§ Task to carry out: All of the records below should be retyped exactly, with no pictures included.

§ Page-level text extractions:
⟨
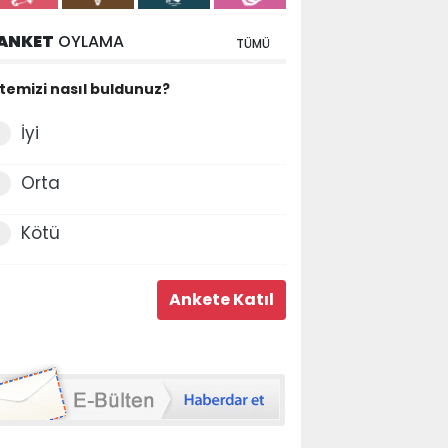
ANKET
OYLAMA
TÜMÜ
itemizi nasıl buldunuz?
İyi
Orta
Kötü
⟩
§ Result for this task:
ANKET
OYLAMA
TÜMÜ
itemizi nasıl buldunuz?
İyi
Orta
Kötü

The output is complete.